October 23, 2010
|Marilyn Monroe, Alfred Hitchcock, Sophia Loren, Gerard Depardieu, Alain Delon and many more...all loving on the truffle|
|The seal of the truffle and wine knights displayed on a bottle of Barbaresco|
A chef negotiating outside the auction door & Adrian taking notes on how to be a truffle guard
|Tartufo Bianco d'Alba|
|another slice of wild boar salami with truffles ... please|
|The Wild Bill Hickock of Tartufaios, truffle hunters|
|The Autumn vines of Cascina Delle Rose|
Giovanna and her family , a bottle of their Dolcetto d'Alba
When visiting Piedmont, we always stay at the Cascina Delle Rose. They produce organic wines that are delicious and made with love. Giovanna takes good care of her guests and the small farmhouse inn has 3 rooms and 3 apartments for families or groups of 3 - 5. We have enjoyed tastings in her cellar, shared many stories in the living room and can't wait to return.When staying at the Cascina we feel as if we are sleeping at a friend's house. Their logo reminds me of why I love their wine. Goodness.
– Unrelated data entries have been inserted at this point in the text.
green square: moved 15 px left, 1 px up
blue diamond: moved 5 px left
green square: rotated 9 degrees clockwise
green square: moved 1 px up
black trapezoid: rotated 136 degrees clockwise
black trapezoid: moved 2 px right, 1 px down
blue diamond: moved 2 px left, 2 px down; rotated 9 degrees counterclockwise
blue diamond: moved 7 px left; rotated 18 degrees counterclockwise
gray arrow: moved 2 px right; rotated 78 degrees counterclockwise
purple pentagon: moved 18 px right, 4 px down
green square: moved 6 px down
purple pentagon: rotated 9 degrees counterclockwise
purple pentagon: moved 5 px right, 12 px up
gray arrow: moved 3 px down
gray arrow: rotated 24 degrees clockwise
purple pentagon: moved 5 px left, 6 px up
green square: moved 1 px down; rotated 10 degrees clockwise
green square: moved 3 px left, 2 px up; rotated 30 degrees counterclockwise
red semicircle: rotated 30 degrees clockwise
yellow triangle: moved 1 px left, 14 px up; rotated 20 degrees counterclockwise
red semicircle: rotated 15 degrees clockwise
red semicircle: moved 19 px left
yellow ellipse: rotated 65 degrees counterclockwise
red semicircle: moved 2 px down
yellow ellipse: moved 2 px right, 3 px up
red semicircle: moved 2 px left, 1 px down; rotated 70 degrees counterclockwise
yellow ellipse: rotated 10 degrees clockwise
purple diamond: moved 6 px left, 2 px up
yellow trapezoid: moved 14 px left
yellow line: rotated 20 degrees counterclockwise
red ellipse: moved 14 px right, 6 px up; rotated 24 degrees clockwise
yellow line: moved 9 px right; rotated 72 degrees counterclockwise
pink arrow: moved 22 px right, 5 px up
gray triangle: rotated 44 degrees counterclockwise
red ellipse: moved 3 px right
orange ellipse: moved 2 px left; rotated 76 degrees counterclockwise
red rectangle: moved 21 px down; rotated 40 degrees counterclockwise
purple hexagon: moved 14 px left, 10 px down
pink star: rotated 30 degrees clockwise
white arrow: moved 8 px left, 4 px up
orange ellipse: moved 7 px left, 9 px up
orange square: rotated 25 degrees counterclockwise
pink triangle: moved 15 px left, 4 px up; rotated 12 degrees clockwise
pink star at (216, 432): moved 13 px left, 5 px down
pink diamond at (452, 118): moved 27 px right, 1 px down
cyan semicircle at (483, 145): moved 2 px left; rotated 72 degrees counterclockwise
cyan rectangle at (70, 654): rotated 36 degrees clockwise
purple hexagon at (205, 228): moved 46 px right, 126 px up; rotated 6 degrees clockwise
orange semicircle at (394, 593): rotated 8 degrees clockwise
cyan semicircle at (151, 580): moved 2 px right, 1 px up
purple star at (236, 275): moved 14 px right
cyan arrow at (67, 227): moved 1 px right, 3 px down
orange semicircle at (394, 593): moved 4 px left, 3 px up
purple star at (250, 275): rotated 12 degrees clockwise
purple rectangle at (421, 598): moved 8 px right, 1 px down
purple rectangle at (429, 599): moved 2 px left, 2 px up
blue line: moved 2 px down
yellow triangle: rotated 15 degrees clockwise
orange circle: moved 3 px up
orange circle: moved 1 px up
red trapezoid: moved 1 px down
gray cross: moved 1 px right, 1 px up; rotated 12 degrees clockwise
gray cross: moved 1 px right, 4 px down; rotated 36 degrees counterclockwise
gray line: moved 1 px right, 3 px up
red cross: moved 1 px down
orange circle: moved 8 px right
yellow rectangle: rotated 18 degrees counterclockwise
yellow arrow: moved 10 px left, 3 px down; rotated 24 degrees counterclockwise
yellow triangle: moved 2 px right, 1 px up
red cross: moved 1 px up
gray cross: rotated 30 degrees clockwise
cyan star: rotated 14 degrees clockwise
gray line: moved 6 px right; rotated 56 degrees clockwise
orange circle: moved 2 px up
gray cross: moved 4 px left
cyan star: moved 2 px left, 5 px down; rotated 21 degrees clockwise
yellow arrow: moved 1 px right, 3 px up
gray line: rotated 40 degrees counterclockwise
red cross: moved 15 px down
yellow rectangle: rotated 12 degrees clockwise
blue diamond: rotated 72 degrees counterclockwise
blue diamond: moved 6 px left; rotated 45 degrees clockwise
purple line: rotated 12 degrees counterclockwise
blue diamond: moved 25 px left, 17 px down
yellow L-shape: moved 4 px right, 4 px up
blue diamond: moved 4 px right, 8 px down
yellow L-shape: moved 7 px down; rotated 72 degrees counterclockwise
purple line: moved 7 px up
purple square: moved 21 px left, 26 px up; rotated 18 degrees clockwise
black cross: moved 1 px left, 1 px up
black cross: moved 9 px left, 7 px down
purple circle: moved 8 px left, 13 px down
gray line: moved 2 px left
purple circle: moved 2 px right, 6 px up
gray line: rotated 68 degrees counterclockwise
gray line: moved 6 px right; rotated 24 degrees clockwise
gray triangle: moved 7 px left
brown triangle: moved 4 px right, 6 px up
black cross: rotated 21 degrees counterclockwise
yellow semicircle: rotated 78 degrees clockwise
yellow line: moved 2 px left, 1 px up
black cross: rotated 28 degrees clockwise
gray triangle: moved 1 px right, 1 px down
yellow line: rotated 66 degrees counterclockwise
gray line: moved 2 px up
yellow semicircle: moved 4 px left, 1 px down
|If you ever see this label, buy the bottle|
October 21, 2010
It's that time of year again when truffles are hunted and the fall festivals begin. While spending time in Burgundy last week, we bought 2 Burgundy black truffles from a restaurateur. Our friend made some fresh pasta and we simply shaved tons of these mild but delicious summer truffles all over the place.
|Ingrid on a roll|
This weekend we are heading to Alba, in the Piedmont region of northern Italy. This is our third annual trip to Italy for the white truffle experience. I am powerless over the white truffle.
|a white truffle half moon before getting weighed for the shaving session|
Last year we went to the white truffle auction in the Grinzane Cavour castle, at the end of the 79th White Truffle Festival. A tall, dark haired, Italian woman in a form fitting black dress and very low neckline , presented each truffle on a silver tray. She invited the auction audience to sniff her truffles and it looked as if the entire room was in a trance. I'm sure the person who bought this 750 gram truffle was intoxicated by the Alba truffle spell when they shelled out 100,000 Euro for it. Good thing it's a auction for charity.
|photo: Getty Images|
October 18, 2010
Back in the tiny village of Noyers-sur-Serein for a 10 day autumn escape out of big city Paris. Despite its tiny population, this medieval village has everything one could possibly need within a 5 minutes walk in any direction. There is: a bakery with lots of fresh gougéres (a Burgundy specialty), a Wednesday farmer's market, Madame Mignot who sells produce from her big beautiful garden as well as honey, eggs, and artisanal walnut oil, a butcher, two well respected restaurants, and an art museum. There is also the river Serein that wraps around the village, and plenty of trails into the surrounding nature, where you can breath in the seasonal air laced with wild mushrooms and truffles.
|Our door in Noyers, Rod & Marco's renaissance period home|
|In the middle of this field there is path that leads to a summertime watering hole for swimming in the Serein|
Restaurant Les Millesimes is Noyers' central command, and the Paillot family are very welcoming and offer spectacular wines and delicious meals. We became fast friends with Pierre Paillot, (whose father runs the charcuterie and butcher portion of the maison) who found us everything from a couple fresh Burgundy black truffles, house-made mayonnaise and a large block of Comté cheese when we needed it for a dinner party.
|A Burgundy original, the cheese crusted Gougére|
These wines are now on our favorites list
|Two regional cheeses (both unpasterized): Soumaintrain and Chaource|
After our meal time at his restaurant, Pierre immediately grabbed my chef friend, Ingrid from California, and gave her his father's chef's coat to wear while helping with the production of a special order of Mousse de Foie de Porc au Ratafia. The restaurant has several wings, one is a butcher/charcuterie and another a caviste (wine cellar).
|Pierre and Ingrid|
|Denis Paillot, Pork Conductor|
Wednesday is market day in Noyers. Maison Paillot makes an incredible Boudin Noir and sells it near the small alley in-between their Boucherie/Epicerie and Restaurant. Along with the Boudin, there are several vegetable stalls, a butcher, and a fromager. Ingrid found some perfect organic quince and made a tarte tatin with them (more on that in a future post!). The market is small and sweet.